The first post-war Travelling Morrice Tour was in August 1945 and covered much the same ground as that of 1924; it was very successful and our Cotswold friends said “ We feel that the war is really over, now that the Morris Men are out again.”
Recent Developments
In Cambridge the weekly Friday evening shows have continued and since 1955 we have toured the surrounding villages on a Spring Day of Dance. Chipping Campden and Winster have joined us on this or similar tours over the years and in addition the Club has arranged three full Ring Meetings and a day to celebrate the Diamond Jubilee of the Morris Ring.
In 1977, at the instigation of Russell Wortley and Cyril Papworth, the club revived the Cambridgeshire Molly dances Since then we have danced the Molly in many villages on Plough Monday (first Monday after twelfth night).

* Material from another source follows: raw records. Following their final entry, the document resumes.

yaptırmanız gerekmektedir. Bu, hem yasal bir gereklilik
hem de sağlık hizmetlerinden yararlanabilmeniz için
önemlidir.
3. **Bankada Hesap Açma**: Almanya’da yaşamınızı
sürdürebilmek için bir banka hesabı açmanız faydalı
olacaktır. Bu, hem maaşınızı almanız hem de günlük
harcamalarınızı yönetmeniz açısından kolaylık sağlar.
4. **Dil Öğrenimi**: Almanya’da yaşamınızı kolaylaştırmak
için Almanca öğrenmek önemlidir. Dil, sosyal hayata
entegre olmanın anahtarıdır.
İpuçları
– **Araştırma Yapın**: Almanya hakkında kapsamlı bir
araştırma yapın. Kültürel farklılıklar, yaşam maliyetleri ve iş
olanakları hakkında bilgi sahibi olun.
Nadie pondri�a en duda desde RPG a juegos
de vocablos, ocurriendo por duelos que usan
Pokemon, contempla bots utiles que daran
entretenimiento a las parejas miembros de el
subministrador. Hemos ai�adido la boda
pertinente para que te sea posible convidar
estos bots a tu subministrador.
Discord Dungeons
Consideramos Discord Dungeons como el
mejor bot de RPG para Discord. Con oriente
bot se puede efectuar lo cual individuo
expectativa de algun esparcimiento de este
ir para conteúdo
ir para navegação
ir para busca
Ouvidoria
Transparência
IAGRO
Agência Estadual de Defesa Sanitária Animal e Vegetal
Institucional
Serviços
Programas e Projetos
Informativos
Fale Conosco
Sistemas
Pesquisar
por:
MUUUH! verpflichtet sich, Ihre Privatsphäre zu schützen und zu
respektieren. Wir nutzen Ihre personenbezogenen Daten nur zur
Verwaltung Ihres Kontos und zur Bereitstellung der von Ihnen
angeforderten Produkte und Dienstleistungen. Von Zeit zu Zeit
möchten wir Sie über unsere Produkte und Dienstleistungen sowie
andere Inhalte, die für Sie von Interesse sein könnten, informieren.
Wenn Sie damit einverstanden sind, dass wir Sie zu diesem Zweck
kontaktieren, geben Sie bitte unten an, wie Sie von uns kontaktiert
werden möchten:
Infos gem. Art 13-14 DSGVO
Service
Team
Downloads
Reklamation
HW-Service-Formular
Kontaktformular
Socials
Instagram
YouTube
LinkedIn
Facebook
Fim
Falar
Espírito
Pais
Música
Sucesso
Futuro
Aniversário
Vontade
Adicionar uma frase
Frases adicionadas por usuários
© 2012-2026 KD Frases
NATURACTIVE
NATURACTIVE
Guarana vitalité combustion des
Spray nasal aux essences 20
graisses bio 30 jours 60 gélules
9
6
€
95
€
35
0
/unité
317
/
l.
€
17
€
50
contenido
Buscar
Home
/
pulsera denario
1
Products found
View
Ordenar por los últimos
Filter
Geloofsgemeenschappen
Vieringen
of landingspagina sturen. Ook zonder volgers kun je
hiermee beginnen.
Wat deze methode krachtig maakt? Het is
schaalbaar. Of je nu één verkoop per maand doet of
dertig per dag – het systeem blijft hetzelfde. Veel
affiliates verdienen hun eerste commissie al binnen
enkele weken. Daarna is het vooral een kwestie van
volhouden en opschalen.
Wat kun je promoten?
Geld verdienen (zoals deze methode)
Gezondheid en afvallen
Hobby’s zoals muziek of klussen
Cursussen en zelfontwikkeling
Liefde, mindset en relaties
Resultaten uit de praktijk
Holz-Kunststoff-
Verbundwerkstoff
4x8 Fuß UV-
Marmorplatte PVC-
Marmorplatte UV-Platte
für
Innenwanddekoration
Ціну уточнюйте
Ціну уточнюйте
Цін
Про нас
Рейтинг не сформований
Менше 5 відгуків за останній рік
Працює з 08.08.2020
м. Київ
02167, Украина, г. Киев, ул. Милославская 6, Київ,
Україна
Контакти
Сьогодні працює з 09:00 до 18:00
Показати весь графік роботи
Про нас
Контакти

In the evening we visit Balsham as guest of The Plough Boys; for the first two or three years we danced the Molly there too, but now we change back to Cotswold morris for the evening.
Travelling Morrice tours have continued each year with the Cotswolds as a frequent venue. A joint show and evening with the Chipping Campden dancers has been a splendid feature of every tour in the central Cotswolds.
Since 1989, mainly at the instigation of Harry Kitchener, there have been five tours to Ireland, two to the Channel Islands and also tours to several European countries.
In 2014 we celebrated the 90th anniversary of the club by arranging a national day of Morris dance in the city centre on behalf of the Joint Morris Organisations. About 800 performers from 60 Morris sides took part. The sun shone in Cambridge while the rest of East Anglia was drenched.